Era uma vez um mendigo. Percorria ele as ruas da cidade em busca de alimentos e agasalhos para aliviar a sua fome e dissipar o frio que perpassava pela epiderme e ia alojar-se no cerne mesmo de seu organismo. E pouco conseguia, pois, sempre que recebia algo de alguém, virava o rosto de lado e amaldiçoava a própria sorte, jogando seu infortúnio à conta da maior ou menor opulência daquele que lhe estendia a mão. E essa atitude inquietava as pessoas, que julgavam estar sendo acusadas de malversação da oportunidade de vida que Deus lhes dera. E assim as portas iam fechando-se, até que, um dia, por mais que estendesse a mão súplice, não conseguiu obter qualquer esmola que lhe aliviasse as necessidades.

Como casa, vivia em modestíssimo barraco, em companhia de cão pulguento, que, mais feliz do que ele, sempre recebia sobras de comida e palavras de carinho, pois nunca se recusava a abanar o rabo agradecido a quem lhe oferecesse alimento. Houve um dia em que alguém intentou prendê-lo para ministrar-lhe banho revigorador e remédio salutar, mas, em sua ignorância, suspeitou de algo insólito e fugiu, indo refugiar-se junto àquele que lhe dera acolhimento há bastante tempo atrás. É bem verdade que, às vezes, o mau humor do patrão favorecia-lhe alguns safanões e xingos, mas, no geral, a convivência era pacífica e a amizade frutificava em recíproca assistência.

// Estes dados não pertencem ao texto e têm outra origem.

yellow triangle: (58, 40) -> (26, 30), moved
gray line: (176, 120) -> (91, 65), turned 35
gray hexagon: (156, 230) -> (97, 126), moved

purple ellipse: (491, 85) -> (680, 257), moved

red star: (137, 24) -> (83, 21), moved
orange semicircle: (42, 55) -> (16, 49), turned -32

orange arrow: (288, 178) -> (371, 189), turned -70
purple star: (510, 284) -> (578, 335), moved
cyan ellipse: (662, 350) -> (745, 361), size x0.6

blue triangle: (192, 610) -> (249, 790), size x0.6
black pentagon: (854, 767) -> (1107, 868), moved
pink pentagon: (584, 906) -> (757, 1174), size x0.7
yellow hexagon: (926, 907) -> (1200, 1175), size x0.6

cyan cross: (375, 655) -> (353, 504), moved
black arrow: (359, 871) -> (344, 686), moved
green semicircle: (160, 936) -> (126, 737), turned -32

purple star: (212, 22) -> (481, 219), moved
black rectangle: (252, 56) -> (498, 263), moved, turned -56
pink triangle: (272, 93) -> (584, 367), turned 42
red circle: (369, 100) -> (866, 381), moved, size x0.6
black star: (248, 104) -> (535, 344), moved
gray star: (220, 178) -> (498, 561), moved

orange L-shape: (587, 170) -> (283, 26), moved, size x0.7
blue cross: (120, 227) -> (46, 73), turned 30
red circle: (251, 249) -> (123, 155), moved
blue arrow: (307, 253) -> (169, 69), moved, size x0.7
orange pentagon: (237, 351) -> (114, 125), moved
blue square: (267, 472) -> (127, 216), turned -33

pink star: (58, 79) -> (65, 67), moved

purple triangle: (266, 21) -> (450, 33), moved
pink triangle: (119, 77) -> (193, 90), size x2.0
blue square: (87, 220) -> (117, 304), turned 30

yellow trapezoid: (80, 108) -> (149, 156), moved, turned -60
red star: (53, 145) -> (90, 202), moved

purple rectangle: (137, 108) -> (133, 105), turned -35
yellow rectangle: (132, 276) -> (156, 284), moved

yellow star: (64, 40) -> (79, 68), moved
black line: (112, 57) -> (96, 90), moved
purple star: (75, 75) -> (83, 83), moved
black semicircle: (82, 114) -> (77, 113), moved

Naquele dia, entretanto, as coisas não andaram bem para o pobre cão, que se viu em palpos de aranha diante da dura necessidade por que passava o seu dono. Assim que chegou com vistoso osso por entre os dentes, foi logo recebido a pontapés e torpes expressões de desagrado. Fustigado e acuado no canto mais escuro do barraco, viu-se magoado e atormentado pela necessidade de defender-se dos injustos ataques de que era alvo. Em dado momento, investiu contra o patrão e sapecou-lhe forte dentada, a extrair de sob a pele espesso jato de sangue. Livre da apertura, ganhou mundo, desaparecendo na primeira esquina.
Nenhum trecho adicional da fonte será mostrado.